By Kay Campbell
Saturday, October 23, 2010; B2
For his daughter's entire lifetime, Joey Karr smiled into her eyes.
Then the infant, who was born with a fatal form of dwarfism, died in her mother's arms as her three siblings patted her.
Photographer Kelly Clark Baugher caught that lifetime of love in photos, images that are now sacred with the weight of life and loss that the death of a baby brings.
Baugher is one of a small but devoted number of professional photographers who volunteer at hospitals to take pictures of heartbreakingly short-lived joy. A Colorado-based group, Now I Lay Me Down to Sleep, sends professional photographers, if the families request them, to quietly record a child's brief life.
The organization has more than 7,000 volunteer photographers across the United States, including in the Washington region, and two dozen countries.
"It's one of the most wonderful things I've ever done," Baugher said as she looked through photos from the more than 60 families she and photographer Mary Ellen Pollard have served. "It's almost as though time slows down in that room. I will never forget the feeling: I felt God in that room."
She is referring to the hospital rooms where parents sit with an infant that was stillborn or has been disconnected from life support when death has become the kindest option. The photographers stay at the periphery, quietly working without a flash as they record the fleeting moments.
The idea is macabre only for people who haven't lived through it, say Ken and Amy Salter, who became the parents of twin boys born last fall, one of whom died after months in neonatal intensive care.
They wouldn't have considered having the infant's final minutes photographed but agreed when nurses suggested they call Baugher.
"The photographs are a lasting comfort," said Amy Salter, who now volunteers as a parent coordinator for Now I Lay Me Down to Sleep. "Yes, it was difficult, but to have pictures, to remember the little smile he makes, his little fuzzy head - it's priceless."

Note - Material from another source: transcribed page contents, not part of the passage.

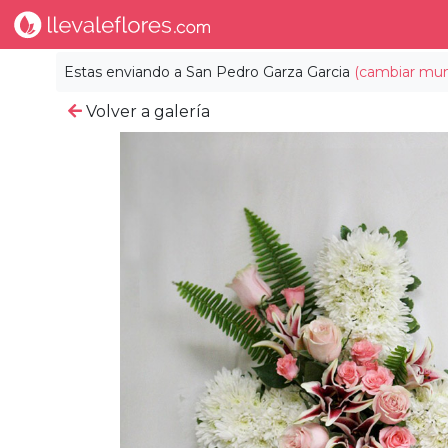
Estas enviando a
San Pedro Garza Garcia
(cambiar muni
Volver a galería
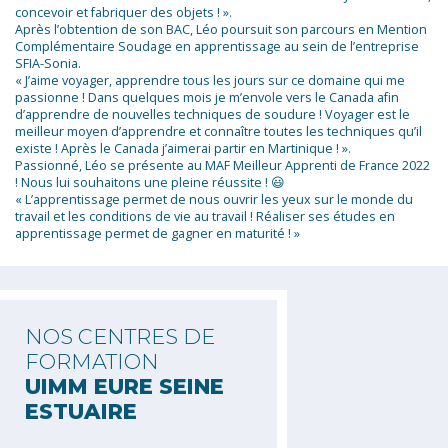
concevoir et fabriquer des objets ! ».
Après l’obtention de son BAC, Léo poursuit son parcours en Mention
Complémentaire Soudage en apprentissage au sein de l’entreprise
SFIA-Sonia.
« J’aime voyager, apprendre tous les jours sur ce domaine qui me
passionne ! Dans quelques mois je m’envole vers le Canada afin
d’apprendre de nouvelles techniques de soudure ! Voyager est le
meilleur moyen d’apprendre et connaître toutes les techniques qu’il
existe ! Après le Canada j’aimerai partir en Martinique ! ».
Passionné, Léo se présente au MAF Meilleur Apprenti de France 2022
! Nous lui souhaitons une pleine réussite ! 😃
« L’apprentissage permet de nous ouvrir les yeux sur le monde du
travail et les conditions de vie au travail ! Réaliser ses études en
apprentissage permet de gagner en maturité ! »
NOS CENTRES DE
FORMATION
UIMM EURE SEINE
ESTUAIRE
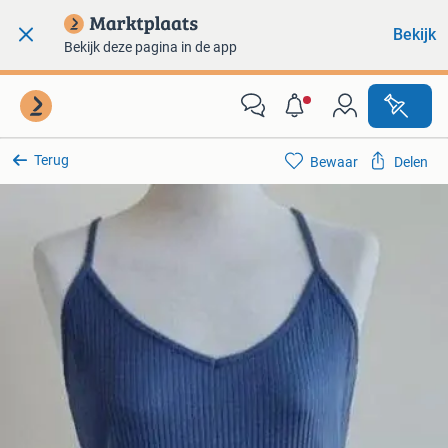
Bekijk
Bekijk deze pagina in de app
Terug
Bewaar
Delen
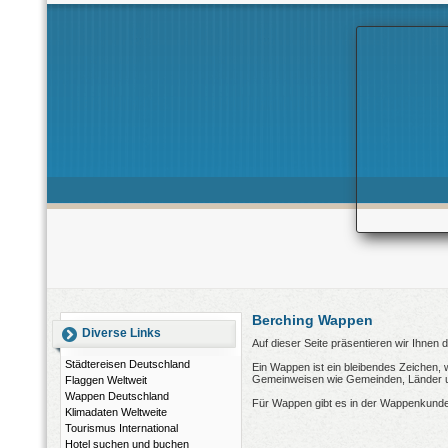
Berching Wappen
Diverse Links
Auf dieser Seite präsentieren wir Ihnen
Städtereisen Deutschland
Ein Wappen ist ein bleibendes Zeichen, 
Gemeinweisen wie Gemeinden, Länder und
Flaggen Weltweit
Wappen Deutschland
Für Wappen gibt es in der Wappenkunde
Klimadaten Weltweite
Tourismus International
Hotel suchen und buchen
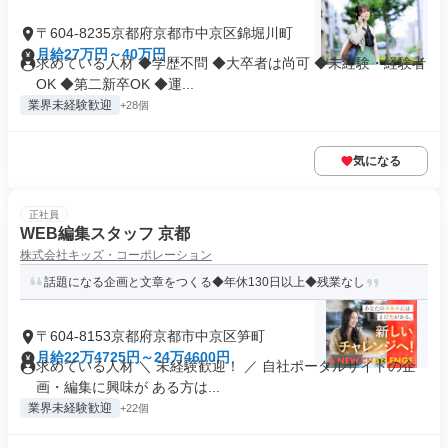
〒604-8235京都府京都市中京区錦堀川町
月給27万円～40万円
求めている人材 ◆学歴不問 ◆大卒者は尚可 ◆未経験・経験者
OK ◆第二新卒OK ◆運...
業界未経験歓迎
+28個
気になる
正社員
WEB編集スタッフ 京都
株式会社キッズ・コーポレーション
話題になる企画と文章をつくる◆年休130日以上◆残業なし
〒604-8153京都府京都市中京区笋町
月給22万4725円～24万4600円
求めている人材 ＼ 未経験歓迎！ ／ 自社ポータルサイトの企
画・編集に興味が ある方は...
業界未経験歓迎
+22個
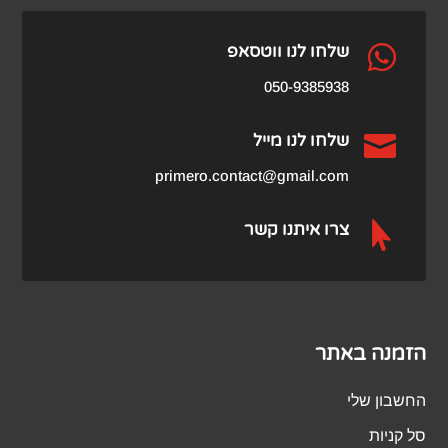
₪459.00.
₪979.00.

שלחו לנו ווטסאפ
050-9385938

שלחו לנו מייל
primero.contact@gmail.com

צרו איתנו קשר
הזמנה באתר
החשבון שלי
סל קניות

The photographers make a picture CD after they edit the photos, giving parents finished pictures with the calm sheen of magazine shots. Parents can choose to print them or look at them - or not. Many find themselves returning to them often for a quiet space of remembering and weeping, Salter said.
Nurses who have assisted families going through such a wrenching time have seen how the photos become, later, a source of comfort as people thread the long valley of grief.
"Pictures as well as clothing, footprints, handprints, stuffed animals and blankets are tangible reminders to these families of the precious little life they have lost," said Ashley Ray, a nurse in Huntsville, Ala., who works with bereaved parents. "It is so awesome to be able to offer these families professional photos of their sweet babies."
For the photographers, it's a ministry, Pollard said.
"I had my son two months early, and he is still with us on this side of heaven," Pollard said. "He spent two months in the NICU. We were told he was not going to survive, but our son went home. Beside us, there was a family whose daughter didn't. I needed to do something to give back."
The photographs help make the lifetime of their daughter real, say Joey and Michelle Karr, who lost their daughter Janie Beth.
"The one time Janie Beth opened her eyes, Kelly happened to catch that on film. I never even noticed she was taking a picture," Joey Karr said.
But Bougher noticed the moment when the tiny face peered up at her father from his arms.
"It's like she looked right into his soul," Baugher said.